Este “no decirnos nada” de Padura es, por lo demás, una doble enunciación, cuando en el montaje paralelo del “retornante” Fernando Terry, otro cubano exiliado, de visita poco menos que turística a su propio país, constatamos que la diferencia del Poder, entre Colonia y Revolución, es apenas una cuestión semántica.

Estética de una etimología sin ética. “Lo cubano es el timo del siglo”, como diría un personaje de Miguel de Marcos, pues el poder se perpetúa con idéntico ensañamiento en contra de la disidencia: no por gusto el XIX es un anagrama del XXI.

Y como escribiera el propio Miguel de Marcos refiriéndose a la tristeza innata de la cubanía: “para extraerla de ese sudario, antes que nada, hay que proceder a una tarea de revisión: reconocer esa verdad y destruir la leyenda”.

Leonardo Padura lo ha intentado. Desde su púlpito a ratos provocador y a ratos precario.

A través de Fernando Terry, de la revisión que este hace de un borrador de novela escrito por su amigo Miguel Ángel, Padura propone sin subterfugios la clave de la lectura más creativa para La novela de mi vida:

“(…) una historia decimonónica, de gentes comunes, que se encuentran y se desencuentran movidos por los vientos de la historia, en una trama a través de la cual se podía hacer una lectura oblicua del presente cubano, al cual no había, en cambio, una sola referencia directa”.

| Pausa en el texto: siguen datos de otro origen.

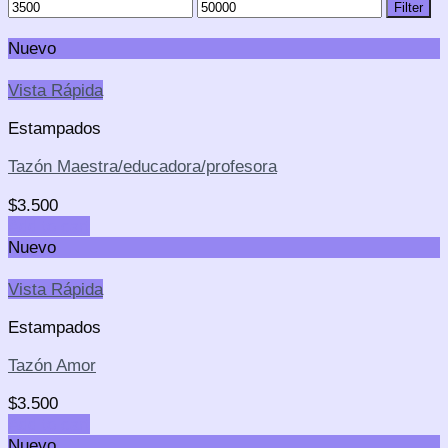
Filter
Nuevo
Vista Rápida
Estampados
Tazón Maestra/educadora/profesora
$
3.500
Add to cart
Nuevo
Vista Rápida
Estampados
Tazón Amor
$
3.500
Add to cart
Nuevo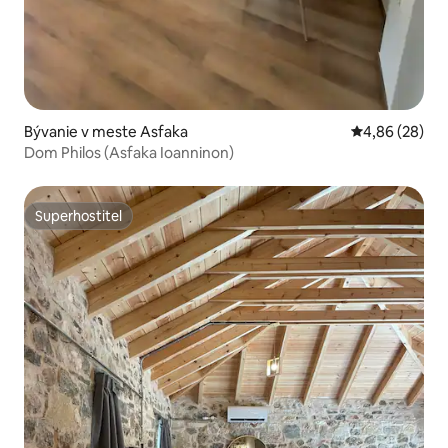
Bývanie v meste Asfaka
Priemerné oho
4,86 (28)
Dom Philos (Asfaka Ioanninon)
Superhostiteľ
Superhostiteľ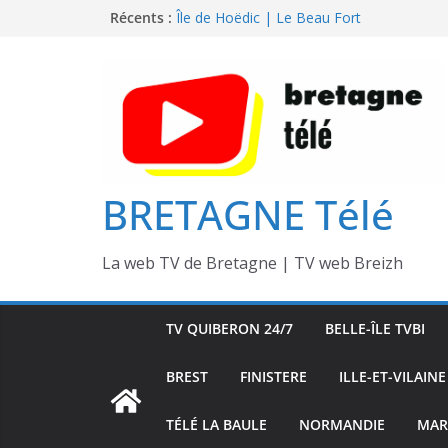
Passer
Récents :
Île de Hoëdic | Dimanche le Jour du Zodi
Île de Hoëdic | Le Beau Fort
au
Île de Hoëdic | Le Paradis Secret sans Voi
contenu
Île de Hoëdic | Le Sémaphore ouvert au P
Île de Hoëdic | Sensations Fortes en Open
BRETAGNE Télé
La web TV de Bretagne | TV web Breizh
TV QUIBERON 24/7
BELLE-ÎLE TVBI
BREST
FINISTERE
ILLE-ET-VILAINE
TÉLÉ LA BAULE
NORMANDIE
MAR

De ahí que el novelista cubano que con más éxito ha indagado en nuestra realidad también pueda ser leído ―desleído― como un autor no contemporáneo. Sus conmovedores Heredia y Varela nunca se cruzarán ni de soslayo con la saga civil de los proyectos pro-democráticos Heredia y Varela del líder opositor cubano Oswaldo Payá, asesinado en la Isla de Tacón el 22 de julio de 2012 sin que Padura se diera por enterado en ninguna de sus crónicas semanales (puesto que pretendía escribir su próxima novela en Cuba y no en el exilio de Heredia y Varela).

La novela de mi vida sintoniza, entre cartas y complicidades, varias voces víctimas de una epidemia cubana contra los demonios del despotismo.

Como a Fernando Terry, a muchos cubanos los han botado brutalmente de Cuba, pero a la hora de la verdad ninguno sabe, bucólicamente, “cómo irse”.

La exterioridad geográfica no es más que un incentivo para interiorizar dos patrias tan imposibles como la vida y la novela de la vida del pueblo cubano. Padura capta esta tensión al punto de lo intolerable y tantea nuestros reflejos no a golpe de rabia, sino entre resentidos garfios de interrogación:

“¿Siempre habrá sido así? ¿Es posible rebelarse?”.